Just as that proverb: The palest ink is better than the best memory.

Only record that most touching information.

According to How to Effectively Organize Information, the most important material to record is not the “materials for producing knowledge” but “something really touched you” (what a perspective!). The former may make trash of favorite materials. But the latter may become the important message that constantly inspires you.

Similar ideas are mentioned in Why Students Don’t Like School.

The information that really touches you can be easier to remember. So instead of recording answers, it will be more effective to record questions. Because questions mean conflicts. Conflicts bring emotional fluctuation, which pushes you to move forward.

For example, we mentioned three types of materials worthy to be recorded in Why We Should Use Cards for Note-taking, that is, “counter common sense”, “names”, and “terms”. “Counter common sense” is used to expand your cognitive boundaries. “Names” is used to memorize the creator of knowledge. “Terms” are used to memorize the source of knowledge.

Record your own voice.

The core of recording is to record your own voice. Because nobody can tell you your ideas.
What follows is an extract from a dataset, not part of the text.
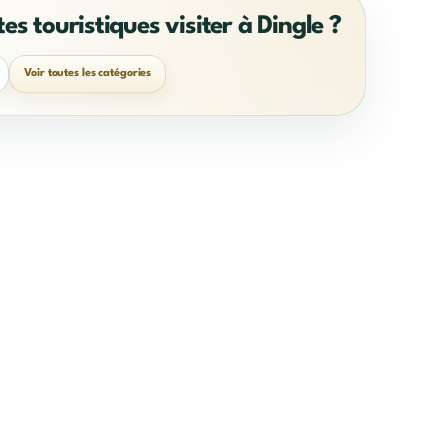
tes touristiques visiter à Dingle ?
Voir toutes les catégories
Only those materials that touched you can become the heart of knowledge production.

Taking notes is paying tribute to your own thoughts. Thinking is similar to taking pictures. Quantity brings quality. If you don’t keep practicing, you can hardly output anything valuable.

We are easy to fall into the trap of Favorite Paradox——Feeling that adding to favorites means learning. But actually learning something is not the same as knowing something. Adding to favorites is similar to transferring the information (rather than processing it). You don’t add anything new to it.

You don’t have to capture 100% information. Our brains are like filters. Your subconsciousness is defaulted to filter all the “useless” information. You need to constantly change the filter so as to input the information into your brain.

The information is collected by your senses. It is not the essence of everything in the world, but the part of our perception to those things. So while absorbing information, recording is also a process of explaining, which can write the message into your brain.

Change your way of collecting.

The best way to use flomo is not to throw a link in it or collect the entire article. You can mark the content your need first and then summarize it. Or after reading, you can re-write your understanding on flomo.

Be honest with yourself and pay efforts.

Taking notes in this way may not be easy, but don’t forget that the knowledge has a strong compounding effect. Those who seriously take notes will be distinguished from those who don’t.

Tiago Forte (we may mention him several times) is a famous master of knowledge management. He mentioned seven principles of gaining knowledge, which may be relevant to this article. Let me share with you

  1. Interaction over consumption: put your time and efforts into note-taking rather than simply collecting.

  2. Balancing details and discoverability: don’t be too detailed or too simple.

  3. Choose to compress knowledge: take notes about those that really matter to you.

  4. Instinct over analysis: we don’t have a refined thinking pattern.

  5. Focus on the most valuable information: it doesn’t matter if you only remember one sentence in a book.

  6. Tacit knowledge over explicit knowledge: your special opinions can never be taken.

  7. Focus on questions rather than answers: the quality of a question is the foundation of a solution.